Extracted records
- - -

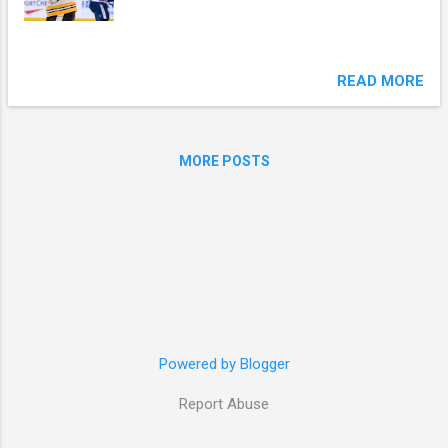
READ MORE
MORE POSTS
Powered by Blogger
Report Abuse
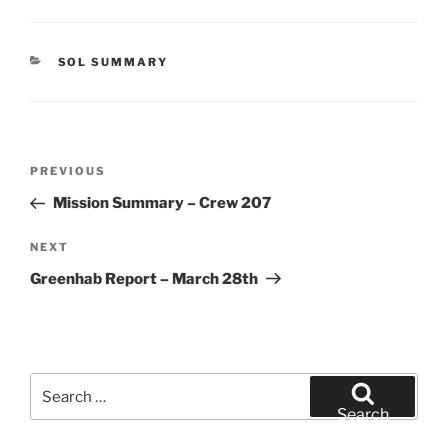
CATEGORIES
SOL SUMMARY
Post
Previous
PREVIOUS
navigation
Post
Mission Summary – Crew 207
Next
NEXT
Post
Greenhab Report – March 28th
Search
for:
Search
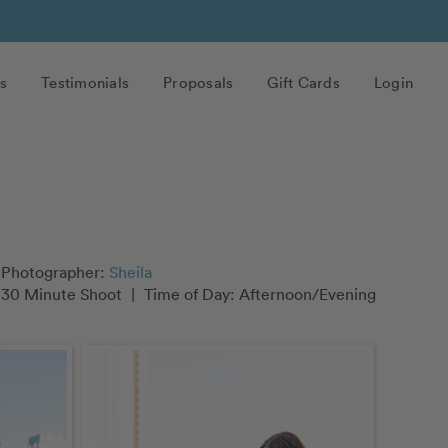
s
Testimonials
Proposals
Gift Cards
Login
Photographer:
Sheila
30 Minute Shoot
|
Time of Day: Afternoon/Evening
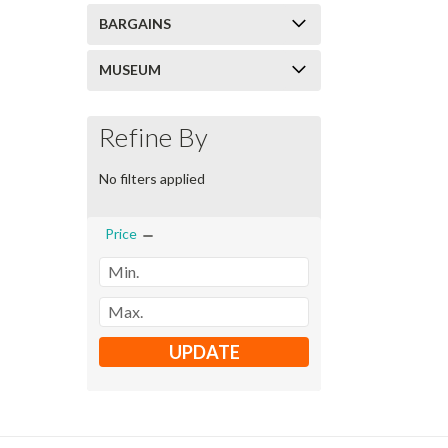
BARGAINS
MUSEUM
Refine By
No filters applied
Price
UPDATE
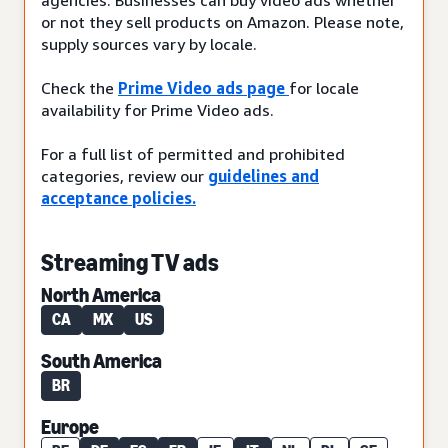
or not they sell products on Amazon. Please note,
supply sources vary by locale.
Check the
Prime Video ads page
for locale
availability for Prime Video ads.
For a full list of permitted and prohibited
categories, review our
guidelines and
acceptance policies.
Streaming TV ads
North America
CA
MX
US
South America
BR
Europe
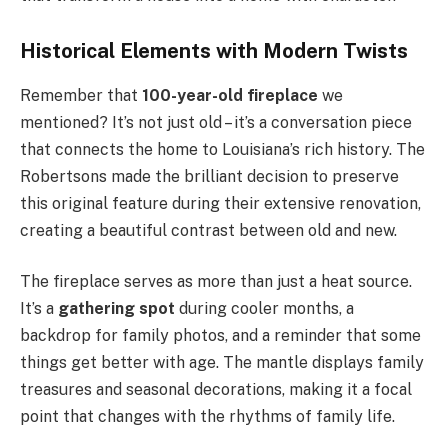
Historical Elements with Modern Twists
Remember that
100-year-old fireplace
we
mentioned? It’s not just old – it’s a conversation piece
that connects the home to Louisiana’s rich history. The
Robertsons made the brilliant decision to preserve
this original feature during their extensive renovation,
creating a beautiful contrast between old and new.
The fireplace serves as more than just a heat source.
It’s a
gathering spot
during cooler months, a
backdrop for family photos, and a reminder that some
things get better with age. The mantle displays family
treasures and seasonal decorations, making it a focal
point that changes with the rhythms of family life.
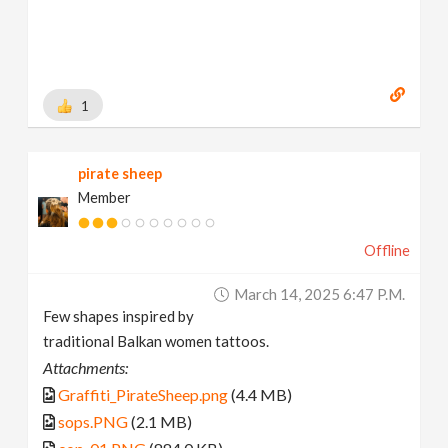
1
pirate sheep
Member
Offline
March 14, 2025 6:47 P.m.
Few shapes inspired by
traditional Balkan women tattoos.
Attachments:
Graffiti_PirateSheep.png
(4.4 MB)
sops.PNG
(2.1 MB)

- - -

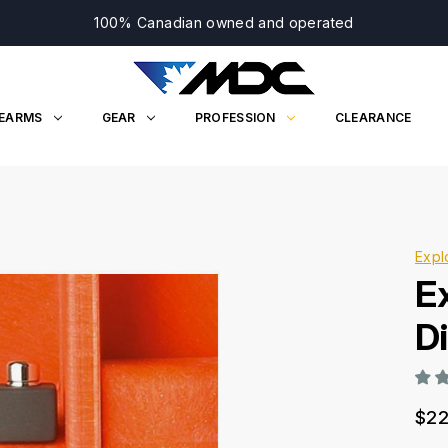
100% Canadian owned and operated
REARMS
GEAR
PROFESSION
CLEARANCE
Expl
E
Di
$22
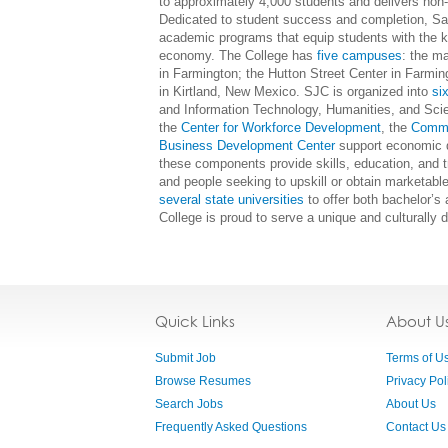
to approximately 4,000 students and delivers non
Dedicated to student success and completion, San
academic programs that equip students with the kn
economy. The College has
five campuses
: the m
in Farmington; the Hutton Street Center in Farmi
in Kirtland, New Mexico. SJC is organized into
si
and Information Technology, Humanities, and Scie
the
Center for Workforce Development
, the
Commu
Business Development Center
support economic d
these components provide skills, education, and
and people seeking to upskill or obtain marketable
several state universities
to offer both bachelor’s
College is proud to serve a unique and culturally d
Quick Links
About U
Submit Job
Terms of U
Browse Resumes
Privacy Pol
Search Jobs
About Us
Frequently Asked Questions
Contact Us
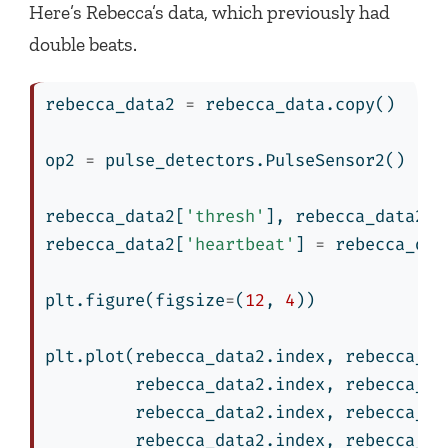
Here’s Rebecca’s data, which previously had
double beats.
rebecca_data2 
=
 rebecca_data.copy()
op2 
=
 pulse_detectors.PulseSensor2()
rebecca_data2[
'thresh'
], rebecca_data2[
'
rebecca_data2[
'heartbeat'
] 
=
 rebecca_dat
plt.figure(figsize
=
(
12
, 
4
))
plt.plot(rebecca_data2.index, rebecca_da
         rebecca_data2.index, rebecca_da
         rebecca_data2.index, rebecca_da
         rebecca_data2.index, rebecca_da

- - -

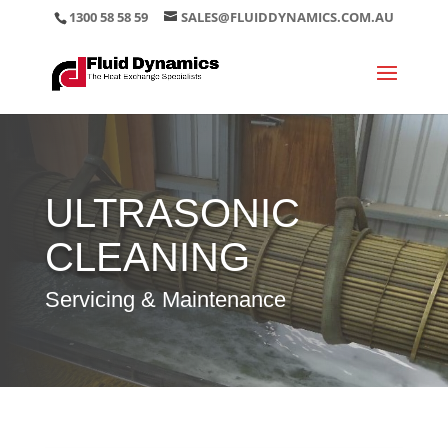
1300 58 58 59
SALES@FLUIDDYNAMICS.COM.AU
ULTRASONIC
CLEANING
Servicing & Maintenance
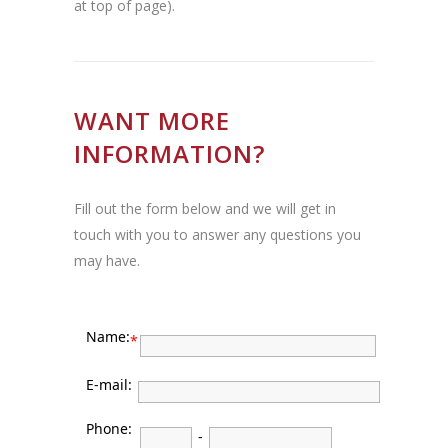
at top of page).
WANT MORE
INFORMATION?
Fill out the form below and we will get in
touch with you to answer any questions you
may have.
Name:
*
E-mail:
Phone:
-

- - -

TASK TO COMPLETE: In the records above, locate the lines holding the word "Development". Copy each of them.

SOLVED PROBLEM:
Center for Workforce Development
Business Development Center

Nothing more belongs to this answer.